In the Name of the People (2000) starring Amy Madigan, Richard Thomas, Scott Bakula, Kimberley Warnat, Robin Anne Phipps, Mary Black directed by Peter Levin Movie Review

In the Name of the People (2000)   4/54/54/54/54/5


Amy Madigan and Richard Thomas in In the Name of the People (2000)

Father on the Row

It's been six years since Jack (Richard Thomas) and Connie's (Amy Madigan) daughter was cruelly taken from them by the hands of murderer John Burke (Scott Bakula) and they are on the verge of getting closure as Burke is just weeks away from being executed by lethal injection. But when Jack decides he needs to speak to Burke to understand why he killed their daughter something happens which threatens his marriage to Connie. Jack realises that Burke doesn't want clemency as he knows he has done wrong but he is also a father and is concerned for his 12 year old daughter as to what will happen to her after he is gone as her guardian, his mother, is too ill to look after her.
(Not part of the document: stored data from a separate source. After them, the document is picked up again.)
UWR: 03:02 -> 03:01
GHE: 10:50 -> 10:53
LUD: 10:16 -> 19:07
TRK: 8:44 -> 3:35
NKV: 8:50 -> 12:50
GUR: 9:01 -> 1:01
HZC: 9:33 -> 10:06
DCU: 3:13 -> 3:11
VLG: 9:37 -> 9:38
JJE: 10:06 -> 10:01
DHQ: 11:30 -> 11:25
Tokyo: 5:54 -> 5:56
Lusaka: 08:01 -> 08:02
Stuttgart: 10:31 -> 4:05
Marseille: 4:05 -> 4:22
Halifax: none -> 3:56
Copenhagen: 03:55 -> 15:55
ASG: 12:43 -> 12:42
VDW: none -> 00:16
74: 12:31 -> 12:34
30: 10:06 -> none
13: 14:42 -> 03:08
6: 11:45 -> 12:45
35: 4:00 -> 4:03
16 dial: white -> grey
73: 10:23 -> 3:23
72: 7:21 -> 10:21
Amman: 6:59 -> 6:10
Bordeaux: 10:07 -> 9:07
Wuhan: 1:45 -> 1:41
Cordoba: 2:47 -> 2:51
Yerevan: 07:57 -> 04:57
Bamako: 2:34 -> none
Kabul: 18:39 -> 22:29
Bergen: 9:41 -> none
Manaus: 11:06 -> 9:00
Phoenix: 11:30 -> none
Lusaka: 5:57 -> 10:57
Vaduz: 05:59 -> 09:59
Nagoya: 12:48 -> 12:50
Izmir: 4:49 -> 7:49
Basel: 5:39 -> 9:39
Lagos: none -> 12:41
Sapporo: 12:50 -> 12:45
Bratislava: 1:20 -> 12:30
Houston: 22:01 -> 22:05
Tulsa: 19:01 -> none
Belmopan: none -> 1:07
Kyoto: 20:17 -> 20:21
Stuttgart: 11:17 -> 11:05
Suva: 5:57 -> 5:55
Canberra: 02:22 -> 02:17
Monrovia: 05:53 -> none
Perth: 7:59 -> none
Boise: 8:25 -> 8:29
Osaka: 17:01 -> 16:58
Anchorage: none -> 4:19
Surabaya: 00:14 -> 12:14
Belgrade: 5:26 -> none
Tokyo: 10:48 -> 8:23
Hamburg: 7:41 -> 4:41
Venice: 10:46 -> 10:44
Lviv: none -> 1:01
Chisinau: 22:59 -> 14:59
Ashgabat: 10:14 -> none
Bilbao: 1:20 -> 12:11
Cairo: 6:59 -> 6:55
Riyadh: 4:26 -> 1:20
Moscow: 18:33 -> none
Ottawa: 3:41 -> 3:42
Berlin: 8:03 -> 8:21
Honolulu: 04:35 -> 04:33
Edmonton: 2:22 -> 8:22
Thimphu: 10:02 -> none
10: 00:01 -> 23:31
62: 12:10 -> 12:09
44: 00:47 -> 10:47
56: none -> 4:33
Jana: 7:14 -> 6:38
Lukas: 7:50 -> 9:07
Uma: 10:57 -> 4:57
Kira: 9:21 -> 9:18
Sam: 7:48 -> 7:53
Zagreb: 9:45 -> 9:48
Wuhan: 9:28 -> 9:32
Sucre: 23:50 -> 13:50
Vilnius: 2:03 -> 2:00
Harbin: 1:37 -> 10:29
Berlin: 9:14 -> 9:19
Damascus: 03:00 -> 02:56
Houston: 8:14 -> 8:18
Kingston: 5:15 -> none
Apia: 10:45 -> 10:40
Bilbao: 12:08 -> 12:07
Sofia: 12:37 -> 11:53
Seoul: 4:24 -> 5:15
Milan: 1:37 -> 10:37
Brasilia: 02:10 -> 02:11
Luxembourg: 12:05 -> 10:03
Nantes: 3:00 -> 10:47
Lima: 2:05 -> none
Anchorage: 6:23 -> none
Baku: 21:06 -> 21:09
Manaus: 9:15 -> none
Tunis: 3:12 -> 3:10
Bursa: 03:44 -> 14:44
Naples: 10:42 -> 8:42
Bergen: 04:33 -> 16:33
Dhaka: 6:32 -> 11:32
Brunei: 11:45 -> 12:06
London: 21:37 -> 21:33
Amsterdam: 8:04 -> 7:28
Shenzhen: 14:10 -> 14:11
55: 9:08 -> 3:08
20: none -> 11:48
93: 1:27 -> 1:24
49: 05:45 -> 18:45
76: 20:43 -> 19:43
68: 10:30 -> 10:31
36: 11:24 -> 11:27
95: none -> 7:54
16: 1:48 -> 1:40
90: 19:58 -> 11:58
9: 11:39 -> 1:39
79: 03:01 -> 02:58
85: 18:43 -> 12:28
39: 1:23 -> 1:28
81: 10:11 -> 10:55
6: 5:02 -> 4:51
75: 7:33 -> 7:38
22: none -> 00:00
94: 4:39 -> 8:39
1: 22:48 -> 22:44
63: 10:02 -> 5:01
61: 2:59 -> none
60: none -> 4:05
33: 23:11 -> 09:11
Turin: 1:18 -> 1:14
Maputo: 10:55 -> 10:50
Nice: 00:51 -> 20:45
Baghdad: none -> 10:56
If your only child was killed could you forgive the person who killed them? I believe that it is only something you can answer if you are in that situation. Yes from afar you could say no way could I ever forgive the man who stole my happiness but things are different when you are in a situation. The trouble is that "In the Name of the People" is a movie which partly revolves around forgiveness as Jack and Connie find them selves facing the fact that if John Burke dies he will leave a 12 year old girl with no family and through no fault of her own. The conflict which Jack fills over what the right thing to do is hard to accept from afar and that makes "In the Name of the People" one of those movies which can feel manufactured unless you can accept that attitudes can change when you are dealing with a situation.

Scott Bakula in In the Name of the People (2000)

But what "In the Name of the People" also does is bring into question the motivation for the death penalty as in is it justice or is it revenge. And that comes into play when Jack and Connie become conflicted as to what is the right thing to do when the realisation that a young girl will be an orphan if her father is executed. Don't worry as "In the Name of the People" isn't some heavy movie about the right and wrongs of the death penalty but brings the question into focus and how for some it is less about getting justice but being an eye for an eye.

Now "In the Name of the People" is a moving movie with numerous emotional scenes from Connie needing Burke to die to get closure to his daughter pleading to not to take her father from her and there is a lot more. But it is not an overly sentimental movie rather than one which manages to be hard hitting and emotional without over playing it. Part of the reason why it succeeds in doing this is through the clever casting as Amy Madigan, Richard Thomas and Scott Bakula all bring the human side of their characters to the fore; we get to understand their rage, their needs and their feelings.

Don't get me wrong as "In the Name of the People" is by no means perfect, it has an array of issues you expect from TV movies as well as some additional ones such as over use of soft focus when doing flashback scenes to happier times. But its biggest issue comes from not always having the time to be subtle such as when Connie is doing a TV interview and says that the rage drives her on, something which sounds forced and is visually forced.

What this all boils down to is that "In the Name of the People" is a very good movie especially for one which is a TV movie. Yes it has its problems but it has an interesting story and brings to the fore various things when it comes to the death penalty.